Allein Krastevs Hinweis, dass in den nächsten zwei Jahren weltweit über vier Milliarden Menschen zur Wahl gehen werden, sollte die Augen öffnen, dass selbst in formalen Demokratien sich etwas tun kann, welches die Konstellationen in der Welt verändern kann. Zum Beispiel auch zu einer de-eskalierenden Politik trotz unterschiedlicher Interessen. Hier sind die Claims jedoch bereits abgesteckt. Man stelle sich vor, welches Zeter und Mordio hierzulande zu vernehmen wäre, wenn in den USA ein anderer als Joe Biden gewählt würde. Trotz des unbeschreiblichen Fiaskos, in das seine Politik dieses Land geführt hat, von einem vermeidbaren Krieg bis zur De-industrialisierung, würden Tränen geweint. Und spätestens dann müsste es auffallen, dass eine eigenständige Analyse der eigenen Interessen und eine Strategie, wie diese umzusetzen sind, nicht vorhanden sind. Das von der EU seit geraumer Zeit vertretene Junktim von EU- und NATO-Mitgliedschaft, entstanden auf Anraten der USA, wird sich als das Herzstück einer selbstmörderischen Politik entpuppen, wenn der große Pate in eine andere Richtung schaut. Was er bereits macht. Wenn aber auch die symbolischen Gesten der Solidarität ausbleiben werden, wird deutlich werden, was in der Vergangenheit schief gelaufen ist. 

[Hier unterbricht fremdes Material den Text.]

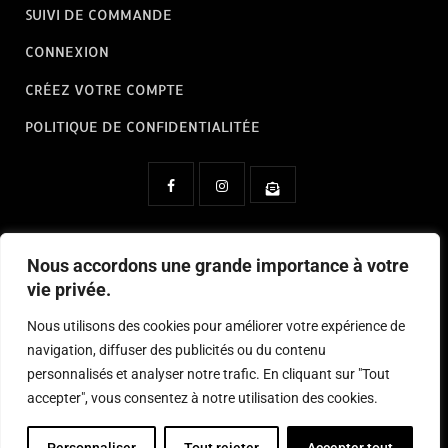
SUIVI DE COMMANDE
CONNEXION
CRÉEZ VOTRE COMPTE
POLITIQUE DE CONFIDENTIALITÉE
Nous contacter à :
contact@cineprops.fr
Nous accordons une grande importance à votre
vie privée.
CineProps by CinExpo France
Nous utilisons des cookies pour améliorer votre expérience de
navigation, diffuser des publicités ou du contenu
personnalisés et analyser notre trafic. En cliquant sur "Tout
accepter", vous consentez à notre utilisation des cookies.
© 2026 CineProps.Tous droit réservés.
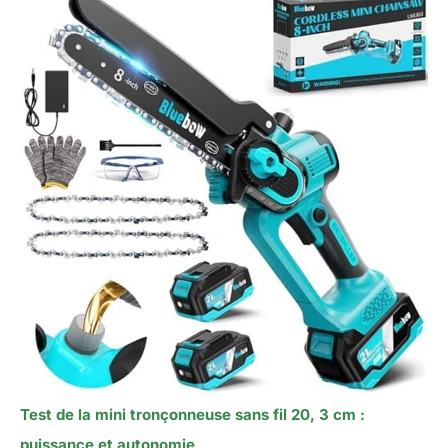
Test de la mini tronçonneuse sans fil 20, 3 cm :
puissance et autonomie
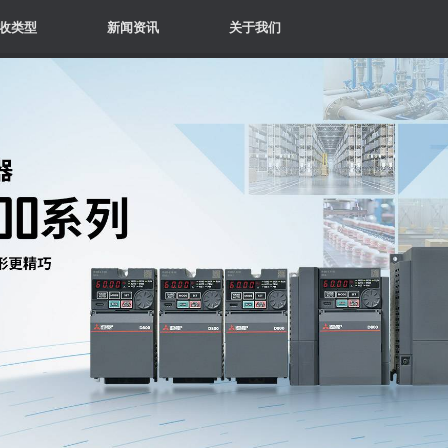
收类型
新闻资讯
关于我们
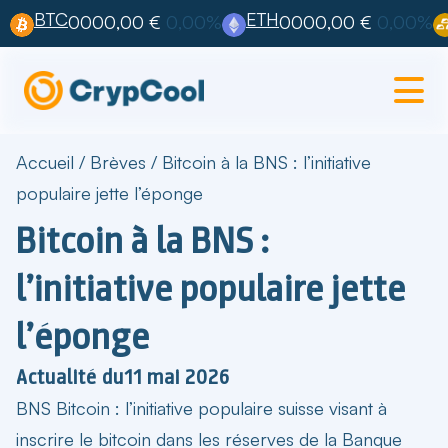
BTC
ETH
0000,00 €
0,00%
0000,00 €
0,00%
Accueil
/
Brèves
/
Bitcoin à la BNS : l’initiative
populaire jette l’éponge
Bitcoin à la BNS :
l’initiative populaire jette
l’éponge
Actualité du
11 mai 2026
BNS Bitcoin
: l’initiative populaire suisse visant à
inscrire le bitcoin dans les réserves de la Banque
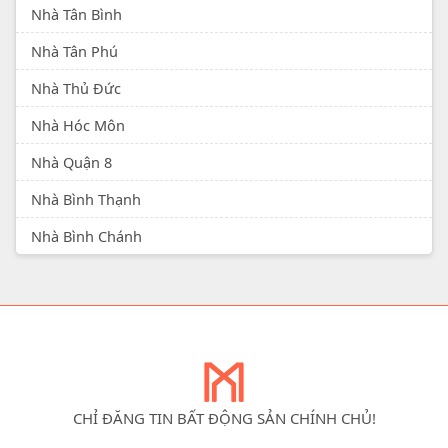
Nhà Tân Bình
Nhà Tân Phú
Nhà Thủ Đức
Nhà Hóc Môn
Nhà Quận 8
Nhà Bình Thạnh
Nhà Bình Chánh
CHỈ ĐĂNG TIN BẤT ĐỘNG SẢN CHÍNH CHỦ!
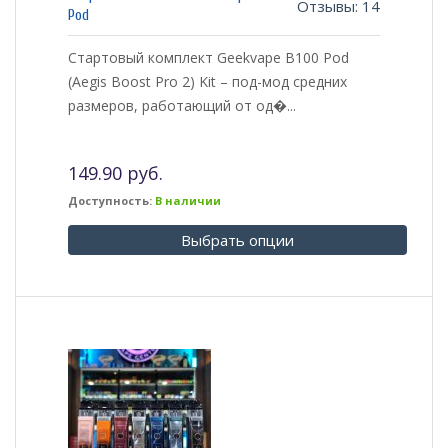
Отзывы: 14
3.36
Pod
из 5
Стартовый комплект Geekvape B100 Pod
(Aegis Boost Pro 2) Kit – под-мод средних
размеров, работающий от од�...
149.90 руб.
Доступность:
В наличии
Выбрать опции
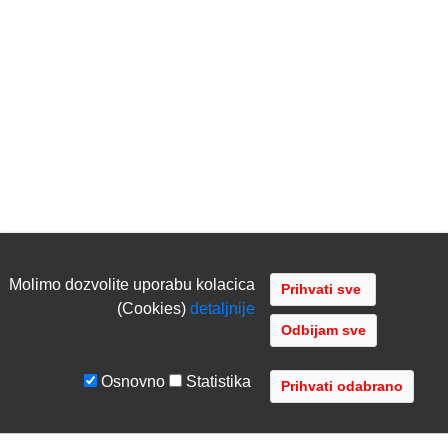
Molimo dozvolite uporabu kolacica
(Cookies)
detaljnije
Odbijam sve
Osnovno
Statistika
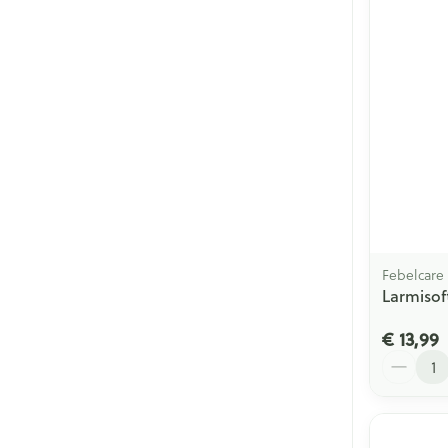
Febelcare
Larmisof
€ 13,99
Aantal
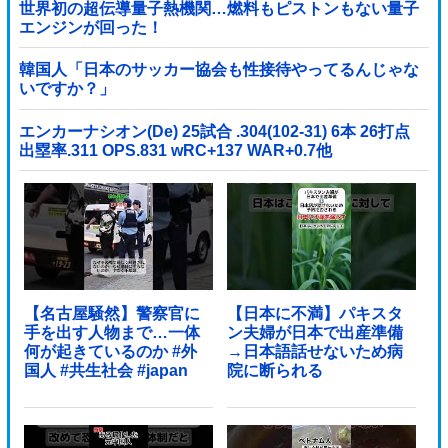
世界初の超伝導量子熱機関…燃料もピストンもない量子
エンジンが回った！
韓国人「日本のサッカー協会も性接待やってるんじゃな
いですか？」
エンカーナシオン(De) 25試合 .304(102-31) 6本 26打点
出塁率.311 OPS.831 wRC+137 WAR+0.7他
【名古屋騒然】警察官に
【日本に不満】パキスタ
手を出す人物まで…一体
ン夫婦が日本で出産準備
何が起きているのか #外
→日本語話せないため病
国人 #共生社会 #japan
院に断られる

Die Ruhe, die erforderlich ist, um quasi eine Portfolio-Analyse für das eigene Land zu machen, in der die Interessen austariert und die daraus abzuleitenden politischen Strategien formuliert werden, wird es nicht mehr geben. Und die Akteure, die einer solchen Übung fähig wären, sind nicht vorhanden. Stattdessen soufflieren mediokre Chargen aus allen möglichen Stiftungen der Politik die nächsten Schritte, während die Kameraden aus dem Medienmonopol die nächsten Treibjagden auf alle vorbereiten, die einen abweichenden Blick auf das Geschehen werfen. Wer diesen Blick noch bekommen will, der muss woanders suchen!